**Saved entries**
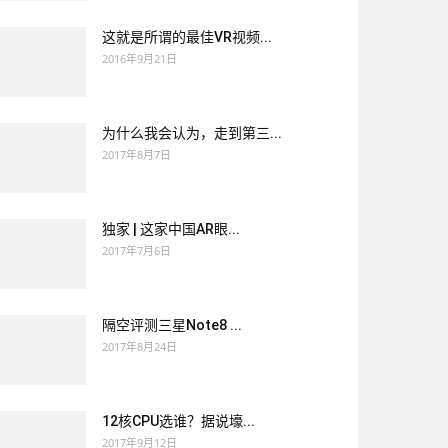
这就是所谓的最佳VR视频...
2016年9月21日
为什么我会认为，走到第三...
2017年8月7日
独家 | 这家中国AR眼...
2017年7月6日
隔空评测三星Note8 ...
2017年8月24日
12核CPU选谁？据说壕...
2017年9月12日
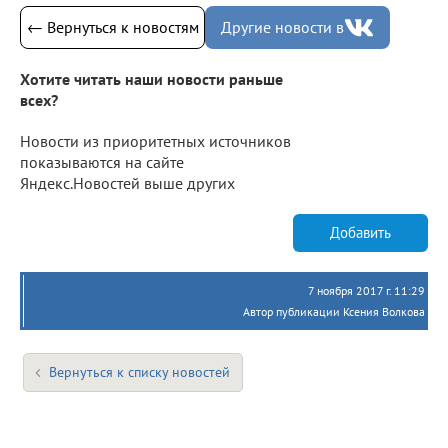
← Вернуться к новостям
Другие новости в
Хотите читать наши новости раньше
всех?
Новости из приоритетных источников
показываются на сайте
Яндекс.Новостей выше других
Добавить
7 ноября 2017 г. 11:29
Автор публикации Ксения Волкова
Вернуться к списку новостей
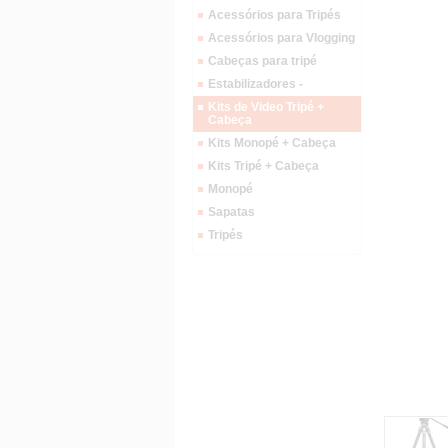
Acessórios para Tripés
Acessórios para Vlogging
Cabeças para tripé
Estabilizadores -
Kits de Video Tripé +
Cabeça
Kits Monopé + Cabeça
Kits Tripé + Cabeça
Monopé
Sapatas
Tripés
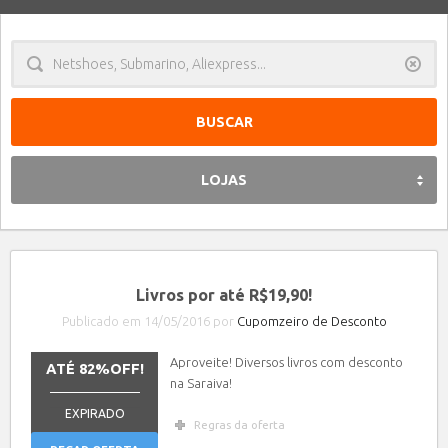
Limpa
LOJAS
Livros por até R$19,90!
Publicado em 14/05/2016 por
Cupomzeiro de Desconto
Aproveite! Diversos livros com desconto
ATÉ 82%OFF!
na Saraiva!
_______________
EXPIRADO
Regras da oferta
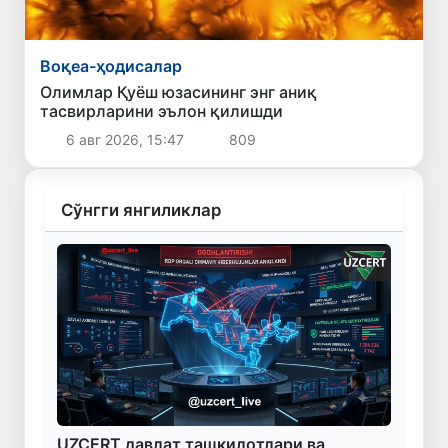
Воқеа-ҳодисалар
Олимлар Қуёш юзасининг энг аниқ
тасвирларини эълон қилишди
6 авг 2026, 15:47
809
Сўнгги янгиликлар
UZCERT давлат ташкилотлари ва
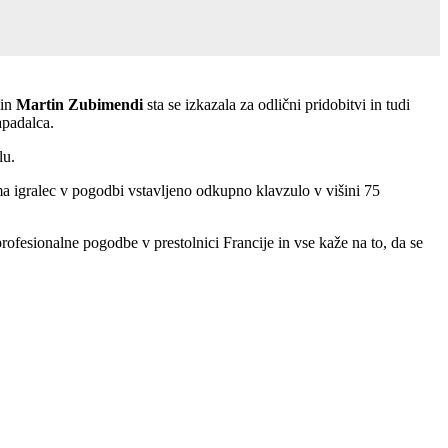
in
Martin Zubimendi
sta se izkazala za odlični pridobitvi in tudi
napadalca.
alu.
ima igralec v pogodbi vstavljeno odkupno klavzulo v višini 75
ofesionalne pogodbe v prestolnici Francije in vse kaže na to, da se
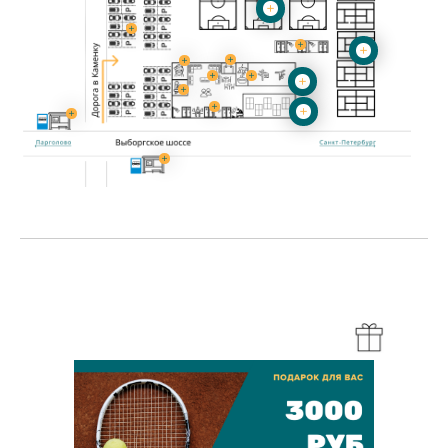
ПОДАРОЧНЫЙ
СЕРТИФИКАТ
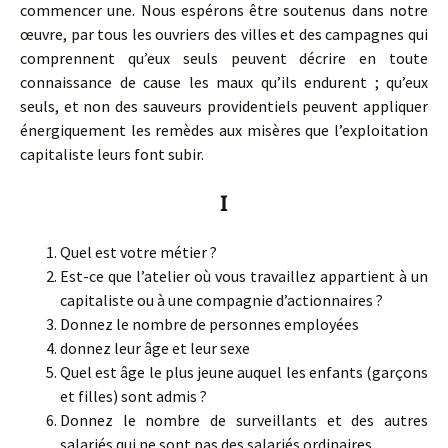
commencer une. Nous espérons être soutenus dans notre
œuvre, par tous les ouvriers des villes et des campagnes qui
comprennent qu’eux seuls peuvent décrire en toute
connaissance de cause les maux qu’ils endurent ; qu’eux
seuls, et non des sauveurs providentiels peuvent appliquer
énergiquement les remèdes aux misères que l’exploitation
capitaliste leurs font subir.
I
Quel est votre métier ?
Est-ce que l’atelier où vous travaillez appartient à un
capitaliste ou à une compagnie d’actionnaires ?
Donnez le nombre de personnes employées
donnez leur âge et leur sexe
Quel est âge le plus jeune auquel les enfants (garçons
et filles) sont admis ?
Donnez le nombre de surveillants et des autres
salariés qui ne sont pas des salariés ordinaires.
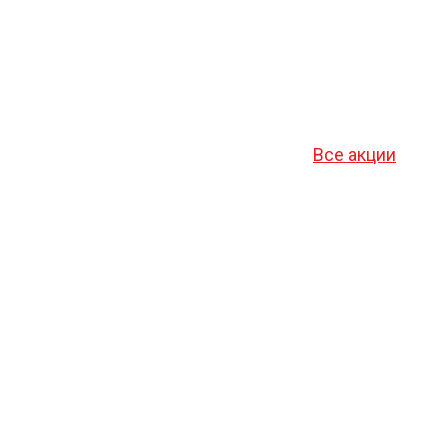
Все акции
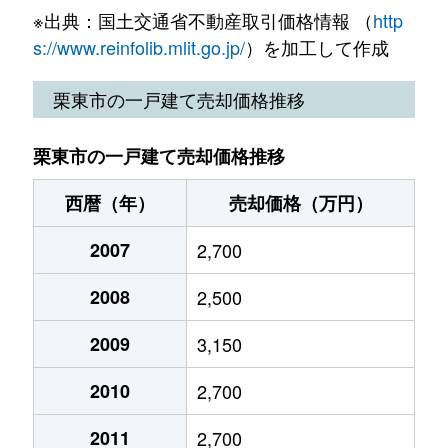
※出典：国土交通省不動産取引価格情報 （
http
s://www.reinfolib.mlit.go.jp/
）を加工して作成
栗東市の一戸建て売却価格推移
栗東市の一戸建て売却価格推移
西暦（年）
売却価格（万円）
2007
2,700
2008
2,500
2009
3,150
2010
2,700
2011
2,700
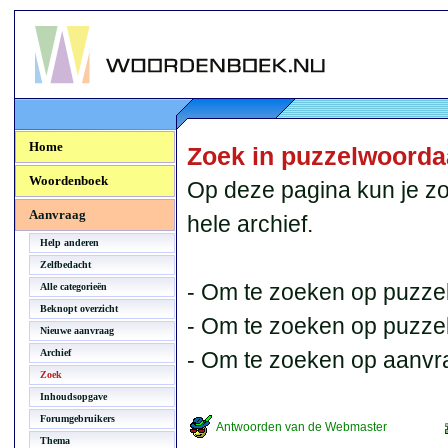
Woordenboek.NU
Home
Zoek in puzzelwoord
Woordenboek
Op deze pagina kun je zo
Aanvraag
hele archief.
Help anderen
Zelfbedacht
- Om te zoeken op puzzel
Alle categorieën
Beknopt overzicht
- Om te zoeken op puzzelb
Nieuwe aanvraag
Archief
- Om te zoeken op aanvr
Zoek
Inhoudsopgave
Forumgebruikers
Antwoorden van de Webmaster
Thema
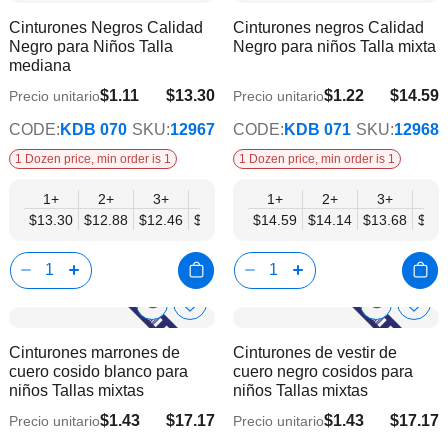
a
a
Product
Product
Cinturones Negros Calidad
Cinturones negros Calidad
la
la
Info
Info
Negro para Niños Talla
Negro para niños Talla mixta
lista
lista
mediana
de
de
deseos
dese
$1.11
$13.30
$1.22
$14.59
Precio unitario
Precio unitario
$10.80
$11.86
CODE:
KDB 070
SKU:
12967
CODE:
KDB 071
SKU:
12968
1 Dozen price, min order is 1
1 Dozen price, min order is 1
1+
2+
3+
4+
6+
1+
9+
2+
12+
3+
4+
$13.30
$12.88
$12.46
$12.05
$11.63
$14.59
$11.22
$14.14
$10.80
$13.68
$13.
Show
Show
Añadir
Añadi
a
a
Product
Product
Cinturones marrones de
Cinturones de vestir de
la
la
Info
Info
cuero cosido blanco para
cuero negro cosidos para
lista
lista
niños Tallas mixtas
niños Tallas mixtas
de
de
deseos
dese
$1.43
$17.17
$1.43
$17.17
Precio unitario
Precio unitario
$13.95
$13.95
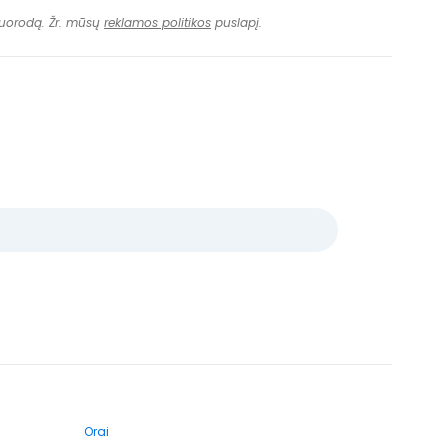
 nuorodą. Žr. mūsų
reklamos politikos
puslapį.
Orai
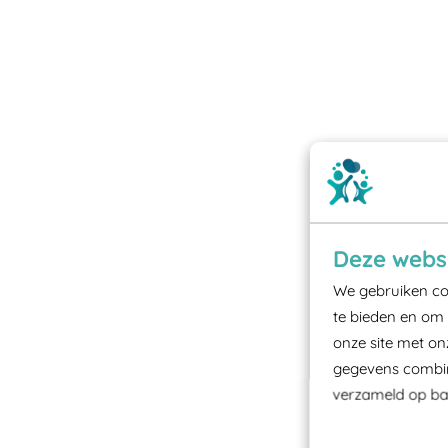
Deze websi
We gebruiken coo
te bieden en om 
onze site met on
gegevens combine
verzameld op bas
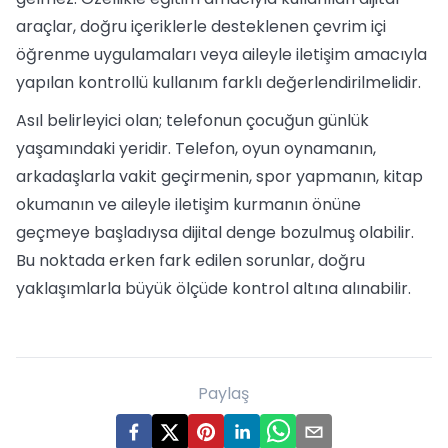
araçlar, doğru içeriklerle desteklenen çevrim içi
öğrenme uygulamaları veya aileyle iletişim amacıyla
yapılan kontrollü kullanım farklı değerlendirilmelidir.
Asıl belirleyici olan; telefonun çocuğun günlük
yaşamındaki yeridir. Telefon, oyun oynamanın,
arkadaşlarla vakit geçirmenin, spor yapmanın, kitap
okumanın ve aileyle iletişim kurmanın önüne
geçmeye başladıysa dijital denge bozulmuş olabilir.
Bu noktada erken fark edilen sorunlar, doğru
yaklaşımlarla büyük ölçüde kontrol altına alınabilir.
Paylaş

**Work request**
Lines with the string "Cinturones" in the data above: say how many there are, giving the number alone.

**Problem solution**
4